Die FB Oberwil – sie ist beim städtischen Bildungsdepartement angegliedert – verfügt über ein pädagogisches Konzept und dazugehörige Standards. Und immer wieder setzt sich das Team mit der Frage auseinander, was denn bei der Begleitung der Kinder in ihrer Freizeit und im Alltag wichtig ist. Partizipation und Selbstwirksamkeit spielen eine zentrale Rolle. «Das eine ist ohne das andere nicht zu haben», ist Hagedorn überzeugt. «Ein Kind mit hoher Selbstwirksamkeit ist zuversichtlich und hat die Überzeugung, dass ihm etwas gelingt, es etwas schaffen kann, wenn es sich etwas vornimmt. Da sich diese Fähigkeit am besten aufgrund von Erfahrung ausbildet, ist es wichtig, dass es immer wieder zu solchen Erlebnissen kommt.» Hier in der FB ist dies besonders gut möglich, weil – anders als oftmals in der Schule – kein Druck herrscht und Verhalten und Leistung nicht mit Noten bewertet werden. «Bei uns basiert vieles auf Freiwilligkeit, dürfen die Kinder ihren Eigeninteressen nachgehen, etwas ausprobieren, auch mal einen schlechten Tag haben.» Eigentlich gehe es darum, die Kinder in ihrem Handeln zu bestärken, ihnen etwas zuzutrauen. Ein Beispiel gefällig?
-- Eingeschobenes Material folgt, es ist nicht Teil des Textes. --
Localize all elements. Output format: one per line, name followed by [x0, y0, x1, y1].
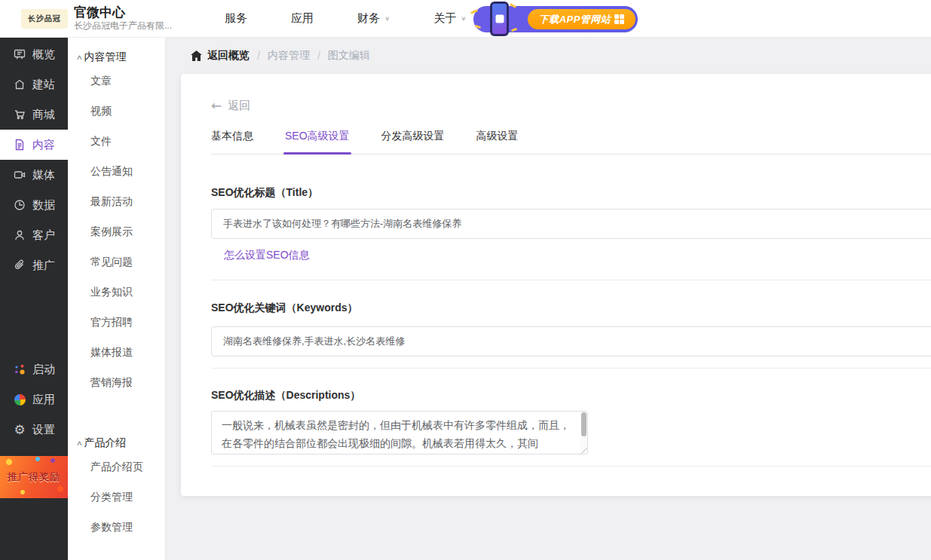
download-app-button[interactable]: 下载APP管网站: [528, 9, 635, 29]
submenu-item-faq[interactable]: 常见问题: [68, 247, 165, 277]
nav-item-services[interactable]: 服务: [225, 11, 247, 26]
home-icon: [191, 50, 202, 61]
settings-tabs: 基本信息 SEO高级设置 分发高级设置 高级设置: [211, 130, 931, 155]
scrollbar-thumb[interactable]: [581, 412, 586, 436]
sidebar-item-launch[interactable]: 启动: [0, 354, 68, 384]
submenu-item-latest-activities[interactable]: 最新活动: [68, 187, 165, 217]
chevron-down-icon: ∨: [461, 15, 466, 22]
caret-up-icon: ∧: [76, 439, 83, 447]
submenu-section-content: ∧ 内容管理 文章 视频 文件 公告通知 最新活动 案例展示 常见问题 业务知识…: [68, 48, 165, 398]
submenu-header-product-intro[interactable]: ∧ 产品介绍: [68, 434, 165, 452]
tab-seo-advanced[interactable]: SEO高级设置: [285, 130, 350, 154]
breadcrumb-content-management[interactable]: 内容管理: [268, 49, 310, 63]
mall-icon: [13, 108, 26, 121]
phone-icon: [490, 2, 509, 36]
promo-banner-text: 推广得奖励: [0, 470, 68, 484]
site-title: 官微中心: [74, 5, 172, 20]
company-logo: 长沙品冠: [21, 9, 68, 29]
logo-text: 长沙品冠: [28, 14, 61, 24]
submenu-item-articles[interactable]: 文章: [68, 66, 165, 96]
sidebar-item-media[interactable]: 媒体: [0, 160, 68, 190]
primary-sidebar: 概览 建站 商城 内容 媒体 数据: [0, 38, 68, 560]
submenu-item-marketing-posters[interactable]: 营销海报: [68, 368, 165, 398]
seo-description-section: SEO优化描述（Descriptions） 一般说来，机械表虽然是密封的，但由于…: [211, 369, 931, 467]
media-icon: [13, 168, 26, 182]
sidebar-item-overview[interactable]: 概览: [0, 39, 68, 69]
submenu-section-products: ∧ 产品介绍 产品介绍页 分类管理 参数管理: [68, 434, 165, 543]
submenu-item-product-intro-page[interactable]: 产品介绍页: [68, 452, 165, 482]
submenu-item-business-knowledge[interactable]: 业务知识: [68, 277, 165, 308]
seo-title-input[interactable]: [211, 209, 931, 239]
data-icon: [13, 198, 26, 212]
launch-icon: [13, 363, 26, 376]
seo-keywords-label: SEO优化关键词（Keywords）: [211, 280, 931, 315]
seo-title-label: SEO优化标题（Title）: [211, 155, 931, 200]
chevron-down-icon: ∨: [384, 15, 390, 22]
top-nav: 服务 应用 财务∨ 关于∨: [225, 11, 510, 26]
editor-card: ← 返回 基本信息 SEO高级设置 分发高级设置 高级设置 SEO优化标题（Ti…: [181, 74, 931, 496]
content-icon: [13, 138, 26, 151]
seo-description-label: SEO优化描述（Descriptions）: [211, 369, 931, 402]
seo-description-textarea[interactable]: 一般说来，机械表虽然是密封的，但由于机械表中有许多零件组成，而且，在各零件的结合…: [211, 411, 588, 454]
qr-code-icon: [614, 14, 624, 24]
brand-block: 官微中心 长沙品冠电子产品有限...: [74, 5, 172, 32]
seo-description-wrapper: 一般说来，机械表虽然是密封的，但由于机械表中有许多零件组成，而且，在各零件的结合…: [211, 411, 588, 454]
submenu-item-recruitment[interactable]: 官方招聘: [68, 308, 165, 338]
tab-basic-info[interactable]: 基本信息: [211, 130, 253, 154]
resize-handle-icon[interactable]: [581, 448, 587, 454]
nav-item-apps[interactable]: 应用: [291, 11, 314, 26]
submenu-item-media-reports[interactable]: 媒体报道: [68, 338, 165, 368]
sidebar-item-mall[interactable]: 商城: [0, 99, 68, 130]
sidebar-item-content[interactable]: 内容: [0, 130, 68, 160]
tab-distribution-advanced[interactable]: 分发高级设置: [381, 130, 445, 154]
back-button[interactable]: ← 返回: [211, 74, 264, 113]
seo-help-link[interactable]: 怎么设置SEO信息: [224, 249, 310, 280]
promotion-reward-banner[interactable]: 推广得奖励: [0, 456, 68, 498]
submenu-item-case-display[interactable]: 案例展示: [68, 217, 165, 247]
main-content-area: 返回概览 / 内容管理 / 图文编辑 ← 返回 基本信息 SEO高级设置 分发高…: [166, 38, 931, 560]
sidebar-item-promotion[interactable]: 推广: [0, 250, 68, 280]
seo-keywords-input[interactable]: [211, 326, 931, 357]
submenu-item-files[interactable]: 文件: [68, 127, 165, 157]
submenu-header-content-management[interactable]: ∧ 内容管理: [68, 48, 165, 66]
seo-title-section: SEO优化标题（Title） 怎么设置SEO信息: [211, 155, 931, 280]
top-header: 长沙品冠 官微中心 长沙品冠电子产品有限... 服务 应用 财务∨ 关于∨ 下载…: [0, 0, 931, 38]
submenu-item-videos[interactable]: 视频: [68, 96, 165, 127]
back-arrow-icon: ←: [211, 98, 222, 113]
download-app-banner[interactable]: 下载APP管网站: [473, 3, 638, 35]
site-icon: [13, 78, 26, 91]
caret-up-icon: ∧: [76, 54, 83, 61]
breadcrumb-separator: /: [317, 50, 320, 62]
nav-item-finance[interactable]: 财务∨: [357, 11, 390, 26]
breadcrumb: 返回概览 / 内容管理 / 图文编辑: [166, 38, 931, 74]
breadcrumb-back-overview[interactable]: 返回概览: [207, 49, 250, 63]
breadcrumb-separator: /: [257, 50, 260, 62]
submenu-item-category-management[interactable]: 分类管理: [68, 482, 165, 513]
overview-icon: [13, 47, 26, 61]
sidebar-spacer: [0, 280, 68, 354]
seo-keywords-section: SEO优化关键词（Keywords）: [211, 280, 931, 369]
download-app-label: 下载APP管网站: [539, 13, 611, 26]
sidebar-item-data[interactable]: 数据: [0, 190, 68, 220]
breadcrumb-current-page: 图文编辑: [328, 49, 370, 63]
back-label: 返回: [228, 99, 250, 113]
sidebar-item-site[interactable]: 建站: [0, 69, 68, 99]
tab-advanced[interactable]: 高级设置: [476, 130, 519, 154]
sidebar-item-apps[interactable]: 应用: [0, 384, 68, 415]
submenu-item-parameter-management[interactable]: 参数管理: [68, 513, 165, 543]
sidebar-item-settings[interactable]: ⚙ 设置: [0, 415, 68, 445]
site-subtitle: 长沙品冠电子产品有限...: [74, 21, 172, 32]
secondary-sidebar: ∧ 内容管理 文章 视频 文件 公告通知 最新活动 案例展示 常见问题 业务知识…: [68, 38, 166, 560]
apps-icon: [13, 393, 26, 406]
sidebar-item-customer[interactable]: 客户: [0, 220, 68, 250]
gear-icon: ⚙: [13, 423, 26, 436]
promotion-icon: [13, 259, 26, 272]
customer-icon: [13, 228, 26, 242]
submenu-item-announcements[interactable]: 公告通知: [68, 157, 165, 187]
nav-item-about[interactable]: 关于∨: [433, 11, 466, 26]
Auf Initiative einer hfk-Absolventin wurde in der FB ein Kinderrat initiiert. Dieser wirkt, so steht es an der Pinwand, an wichtigen Entscheidungen in der FB mit, nimmt auf die Gestaltung des Alltags oder bestimmter Höhepunkte im Jahr Einfluss. Die Kinder bringen ihre Themen in die Sitzung ein, diskutieren diese, besprechen sie mit der Leitung und arbeiten bei der Umsetzung neuer Ideen mit. Traktandenliste, Sitzungen, Protokoll und Budget – im Kinderrat geht es zu und her wie im «richtigen» Leben, strukturiert und trotzdem unverkrampft. Als der Wunsch aufkam, neue Fussballbälle und -handschuhe zu beschaffen, machte sich der Kinderrat schlau, erstellte ein Budget, erhielt das nötige Geld und begab sich auf den Weg in die Sportgeschäfte der Kantonshauptstadt. «Sie hatten einen wichtigen Auftrag», schmunzelt Eva Hagedorn, «waren partizipativ und erlebten Selbstwirksamkeit.» Der Briefkasten, der gleich neben der Pinwand hängt, ist ein anderes Instrument für Mitbestimmung: hier landen unter anderem regelmässig Menüvorschläge fürs Küchenteam – allerdings nicht nur Klassiker wie Fischstäbchen und Pommes Frites. Nachdem die Kinder im Garten violette Kartoffeln angepflanzt und daraus Kartoffelstock gemacht haben, wollten sie diese farblich spezielle Speise unbedingt wieder einmal geniessen.


Zum Schluss bricht Eva Hagedorn auf zum Rundgang durch den modernen, hellen, von Grosszügigkeit geprägten zweistöckigen Bau und führt zu den Bildungsinseln und anderen Räumen, wo es viel Platz hat – Platz zum Austoben, Hämmern, Sägen, Spielen, Essen, Basteln, Malen, Kleben, Lesen, Turnen, Chillen. Es ist seltsam, diese Räume so leer und ohne Kinder zu sehen. Aber bald ist ja Mittag, und 72 hungrige Buben und Mädchen strömen herbei. Bis dahin muss die Besucherin verschwunden sein und Eva Hagedorn taucht ein in eine lebhafte, wilde, manchmal auch etwas laute Welt. «Die Arbeit mit den Kindern bringt mir noch genauso viel Freude und Befriedigung wie am Anfang meiner Tätigkeit. Tolles Haus, tolle Umgebung, tolles Team, tolles Ambiente», schwärmt sie und zieht, als wir mit «Sicherheitsabstand» im Freien stehen, ihre Maske aus. Tatsächlich: Eva Hagedorn strahlt wieder.

 

Die Kinder, versichert sie, könnten ihre Mimik unter dem Mund- und Nasenschutz übrigens problemlos lesen. «Die kennen mich und sehen es meinen Augen an, ob ich ernst, besorgt oder fröhlich bin.»